◆ **SUPPLIED RECORDS**
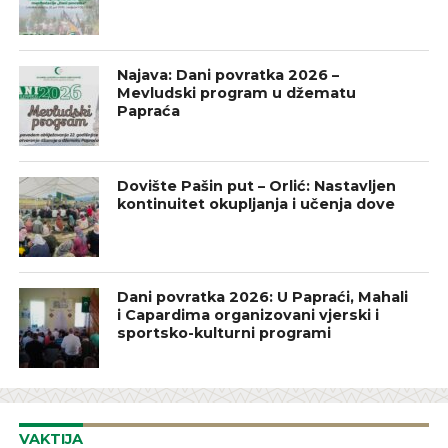
Najava: Dani povratka 2026 –
Mevludski program u džematu
Papraća
Dovište Pašin put – Orlić: Nastavljen
kontinuitet okupljanja i učenja dove
Dani povratka 2026: U Papraći, Mahali
i Capardima organizovani vjerski i
sportsko-kulturni programi
VAKTIJA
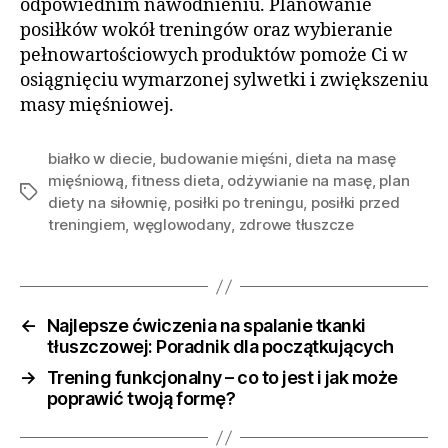
odpowiednim nawodnieniu. Planowanie
posiłków wokół treningów oraz wybieranie
pełnowartościowych produktów pomoże Ci w
osiągnięciu wymarzonej sylwetki i zwiększeniu
masy mięśniowej.
białko w diecie
,
budowanie mięśni
,
dieta na masę
mięśniową
,
fitness dieta
,
odżywianie na masę
,
plan
Tagi
diety na siłownię
,
posiłki po treningu
,
posiłki przed
treningiem
,
węglowodany
,
zdrowe tłuszcze
←
Najlepsze ćwiczenia na spalanie tkanki
tłuszczowej: Poradnik dla początkujących
→
Trening funkcjonalny – co to jest i jak może
poprawić twoją formę?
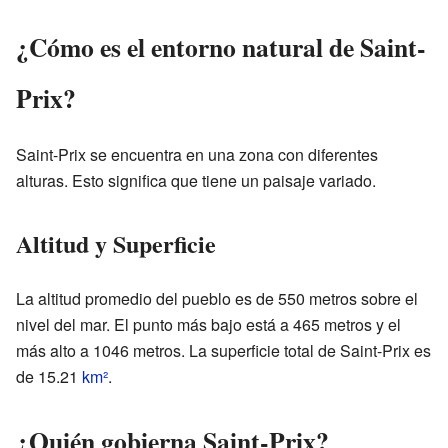
¿Cómo es el entorno natural de Saint-
Prix?
Saint-Prix se encuentra en una zona con diferentes
alturas. Esto significa que tiene un paisaje variado.
Altitud y Superficie
La altitud promedio del pueblo es de 550 metros sobre el
nivel del mar. El punto más bajo está a 465 metros y el
más alto a 1046 metros. La superficie total de Saint-Prix es
de 15.21
km²
.
¿Quién gobierna Saint-Prix?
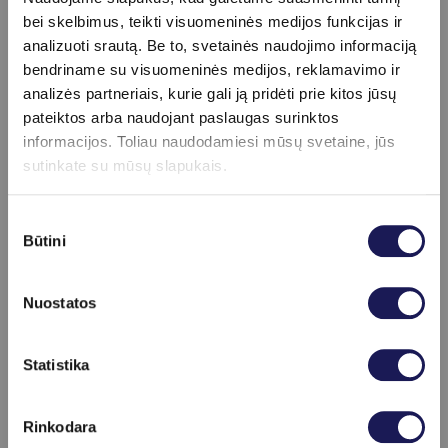
Apie 10–20 minučių
bei skelbimus, teikti visuomeninės medijos funkcijas ir
info
analizuoti srautą. Be to, svetainės naudojimo informaciją
bendriname su visuomeninės medijos, reklamavimo ir
Svarbu
analizės partneriais, kurie gali ją pridėti prie kitos jūsų
Taurių terapija nerekomenduojama, jei yra
pateiktos arba naudojant paslaugas surinktos
odos pažeidimų, infekcijų ar uždegimų
informacijos. Toliau naudodamiesi mūsų svetaine, jūs
procedūros vietoje, sergama kraujo
sutinkate su mūsų slapukais.
krešėjimo sutrikimais, vartojami kraują
skystinantys vaistai, yra sunkios širdies ar
kraujagyslių ligos, nėštumo metu (tam
Sutikimo
Būtini
tikrose kūno vietose – tik pasitarus su
pasirinkimas
specialistu).
Nuostatos
Skaityti daugiau
Statistika
Kainoraštis
Taurių terapija
25 €
Rinkodara
Pakartotinė fizinės medicinos ir reabilitacijos gydytojo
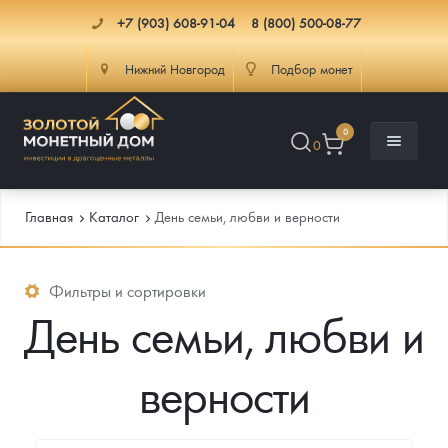
+7 (903) 608-91-04
8 (800) 500-08-77
Нижний Новгород
Подбор монет
0
0
Главная
Каталог
День семьи, любви и верности
Каталог
Фильтры и сортировки
День семьи, любви и
Инфо
Каталог Монет
верности
Доставка
Инвестиционные монеты
Как сделать заказ
Услуги
Памятные и старинные монеты
Подлинность монет
Монеты Россия и СССР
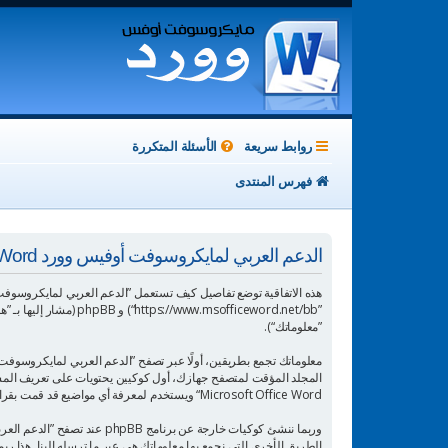
روابط سريعة
الأسئلة المتكررة
فهرس المنتدى
الدعم العربي لمايكروسوفت أوفيس وورد Microsoft Office Word - سياسة الخصوصية
”معلوماتك“).
Microsoft Office Word“ ويستخدم لمعرفة أي مواضيع قد قمت بقراءتها وبالتالي إثراء تجربة المستخدم.
الطريق الأخرى التي نجمع بها معلوماتك هي عبر ما ترسله إلينا. هذا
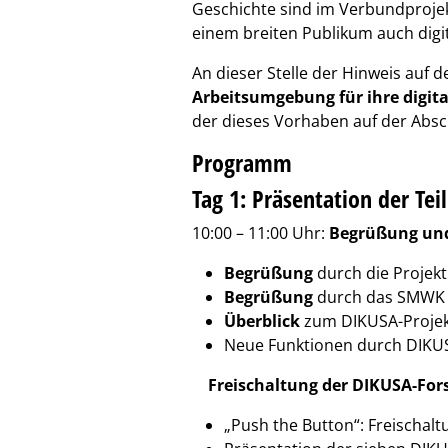
Geschichte sind im Verbundprojekt
einem breiten Publikum auch digita
An dieser Stelle der Hinweis auf d
Arbeitsumgebung für ihre digit
der dieses Vorhaben auf der Absch
Programm
Tag 1: Präsentation der Tei
10:00 – 11:00 Uhr:
Begrüßung un
Begrüßung
durch die Projekt
Begrüßung
durch das SMWK –
Überblick
zum DIKUSA-Projekt
Neue Funktionen durch DIKU
Freischaltung der DIKUSA-For
„Push the Button“: Freischa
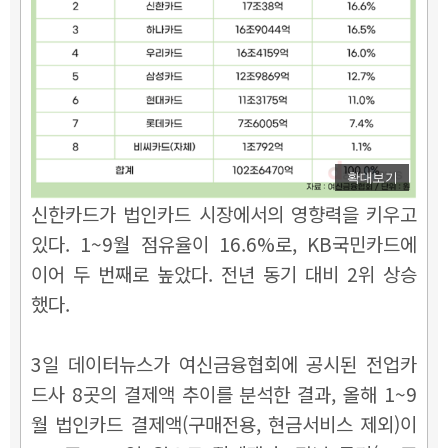
확대보기
신한카드가 법인카드 시장에서의 영향력을 키우고
있다. 1~9월 점유율이 16.6%로, KB국민카드에
이어 두 번째로 높았다. 전년 동기 대비 2위 상승
했다.
3일 데이터뉴스가 여신금융협회에 공시된 전업카
드사 8곳의 결제액 추이를 분석한 결과, 올해 1~9
월 법인카드 결제액(구매전용, 현금서비스 제외)이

◆ **REQUIRED ACTION**
Return an exact transcription of the material, with its pictures left out.

◆ **FINISHED EXERCISE**
Najava: Dani povratka 2026 –
Mevludski program u džematu
Papraća
Dovište Pašin put – Orlić: Nastavljen
kontinuitet okupljanja i učenja dove
Dani povratka 2026: U Papraći, Mahali
i Capardima organizovani vjerski i
sportsko-kulturni programi
VAKTIJA
odpowiednim nawodnieniu. Planowanie
posiłków wokół treningów oraz wybieranie
pełnowartościowych produktów pomoże Ci w
osiągnięciu wymarzonej sylwetki i zwiększeniu
masy mięśniowej.
białko w diecie
,
budowanie mięśni
,
dieta na masę
mięśniową
,
fitness dieta
,
odżywianie na masę
,
plan
Tagi
diety na siłownię
,
posiłki po treningu
,
posiłki przed
treningiem
,
węglowodany
,
zdrowe tłuszcze
←
Najlepsze ćwiczenia na spalanie tkanki
tłuszczowej: Poradnik dla początkujących
→
Trening funkcjonalny – co to jest i jak może
poprawić twoją formę?
¿Cómo es el entorno natural de Saint-
Prix?
Saint-Prix se encuentra en una zona con diferentes
alturas. Esto significa que tiene un paisaje variado.
Altitud y Superficie
La altitud promedio del pueblo es de 550 metros sobre el
nivel del mar. El punto más bajo está a 465 metros y el
más alto a 1046 metros. La superficie total de Saint-Prix es
de 15.21
km²
.
¿Quién gobierna Saint-Prix?
Apie 10–20 minučių
bei skelbimus, teikti visuomeninės medijos funkcijas ir
info
analizuoti srautą. Be to, svetainės naudojimo informaciją
bendriname su visuomeninės medijos, reklamavimo ir
Svarbu
analizės partneriais, kurie gali ją pridėti prie kitos jūsų
Taurių terapija nerekomenduojama, jei yra
pateiktos arba naudojant paslaugas surinktos
odos pažeidimų, infekcijų ar uždegimų
informacijos. Toliau naudodamiesi mūsų svetaine, jūs
procedūros vietoje, sergama kraujo
sutinkate su mūsų slapukais.
krešėjimo sutrikimais, vartojami kraują
skystinantys vaistai, yra sunkios širdies ar
kraujagyslių ligos, nėštumo metu (tam
Sutikimo
Būtini
tikrose kūno vietose – tik pasitarus su
pasirinkimas
specialistu).
Nuostatos
Skaityti daugiau
Statistika
Kainoraštis
Taurių terapija
25 €
Rinkodara
Pakartotinė fizinės medicinos ir reabilitacijos gydytojo
+7 (903) 608-91-04
8 (800) 500-08-77
Нижний Новгород
Подбор монет
0
0
Главная
Каталог
День семьи, любви и верности
Каталог
Фильтры и сортировки
День семьи, любви и
Инфо
Каталог Монет
верности
Доставка
Инвестиционные монеты
Как сделать заказ
Услуги
Памятные и старинные монеты
Подлинность монет
Монеты Россия и СССР
روابط سريعة
الأسئلة المتكررة
فهرس المنتدى
الدعم العربي لمايكروسوفت أوفيس وورد Microsoft Office Word - سياسة الخصوصية
”معلوماتك“).
Microsoft Office Word“ ويستخدم لمعرفة أي مواضيع قد قمت بقراءتها وبالتالي إثراء تجربة المستخدم.
الطريق الأخرى التي نجمع بها معلوماتك هي عبر ما ترسله إلينا. هذا
Geschichte sind im Verbundprojekt
einem breiten Publikum auch digita
An dieser Stelle der Hinweis auf d
Arbeitsumgebung für ihre digit
der dieses Vorhaben auf der Absch
Programm
Tag 1: Präsentation der Tei
10:00 – 11:00 Uhr:
Begrüßung un
Begrüßung
durch die Projekt
Begrüßung
durch das SMWK –
Überblick
zum DIKUSA-Projekt
Neue Funktionen durch DIKU
Freischaltung der DIKUSA-For
„Push the Button“: Freischa
확대보기
신한카드가 법인카드 시장에서의 영향력을 키우고
있다. 1~9월 점유율이 16.6%로, KB국민카드에
이어 두 번째로 높았다. 전년 동기 대비 2위 상승
했다.
3일 데이터뉴스가 여신금융협회에 공시된 전업카
드사 8곳의 결제액 추이를 분석한 결과, 올해 1~9
월 법인카드 결제액(구매전용, 현금서비스 제외)이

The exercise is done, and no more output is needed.